Folktales say that the Devil bought the immense “Friar’s Heel” stone from a woman in Ireland and brought them there. According to the legends of King Arthur, Stonehenge was built by Wizard Merlin. Diodorus Siculus, a classical Greek historian who lived at the time of Julius Caesar, may have been familiar with Stonehenge. He reports stories of an island north of Hyperborea (a mythological land in northern Europe) where the population built a round temple, the first historical mention of such a monument.
All this stratification of theories and legends, from the Druids to the Devil to King Arthur, feed the myth of Stonehenge as a supernatural place.
Stonehenge: the history of the monument according to modern archaeologists
The reality, studied by modern scientists and archaeologists, is much less mysterious and more mundane: no magic, no aliens, no technology from the stars. It was ordinary men who built Stonehenge. The secret is that it took them centuries to set up those stone circles. In fact, construction began thousands of years before the circle itself.

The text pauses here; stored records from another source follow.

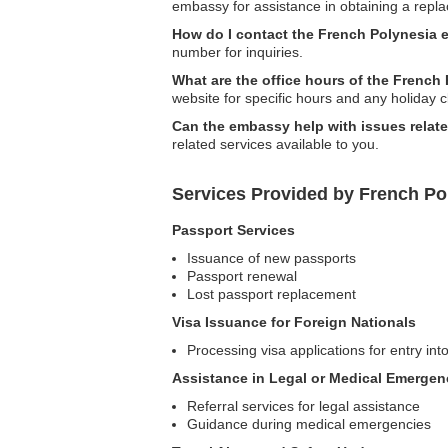
embassy for assistance in obtaining a repl
How do I contact the French Polynesia 
number for inquiries.
What are the office hours of the Frenc
website for specific hours and any holiday c
Can the embassy help with issues relate
related services available to you.
Services Provided by French Po
Passport Services
Issuance of new passports
Passport renewal
Lost passport replacement
Visa Issuance for Foreign Nationals
Processing visa applications for entry in
Assistance in Legal or Medical Emergen
Referral services for legal assistance
Guidance during medical emergencies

The history of Stonehenge’s construction is an ancient engineering manual. In prehistoric times megalithic civilizations flourished throughout the Mediterranean basin: a society and technology based only on stone, wood and fire. No documents or traces of these ancient and skilled builders remain. The vertical stones were hoisted by digging a pit in the ground; then the slabs were slid into the pit with a system of levers resting on a “castle” of logs. The slabs inserted in the respective holes were then lifted vertically by pulling them with ropes, and the hole was filled with waste materials.
Archeologists and scholars estimate that it took millions of hours of work to dig the dozens of holes and the Stonehenge embankment.
According to historical reconstructions, building at Stonehenge began around 3,000 B.C. with the opening of a ditch in the southern part of the site. If Rome was not built in a day, it took something like fifteen centuries for Stonehenge. A wooden monument on the site was erected sometime around 2900-2600 BC. Not until around 2600 BC were the immense trilithon sarsen stones put in place. Many centuries later came the circle of bluestones, smaller but coming from all the way from Wales. Stonehenge was only completed around 1550 BC, when the bluestones were moved to the arrangement we see today.
The alignment with Solstice, the great wonder of Stonehenge, does not really involve magic. In fact, scientists recently discovered that due to a bizarre geological coincidence, the chalk rock on which the monument stands has natural furrows that are oriented towards the summer solstice. The builders used these natural lines as traces to orient the stones.
Stonehenge was the swan song of the Stone Age, built during the transition to the Bronze Age in Britain that started around 2500 BC. Before that, however, from 3,000 to 1,500 BC, the Salisbury Plain, an undulating expanse of grasslands, was a huge construction site. Populated by the men who erected the most mysterious monument on the planet.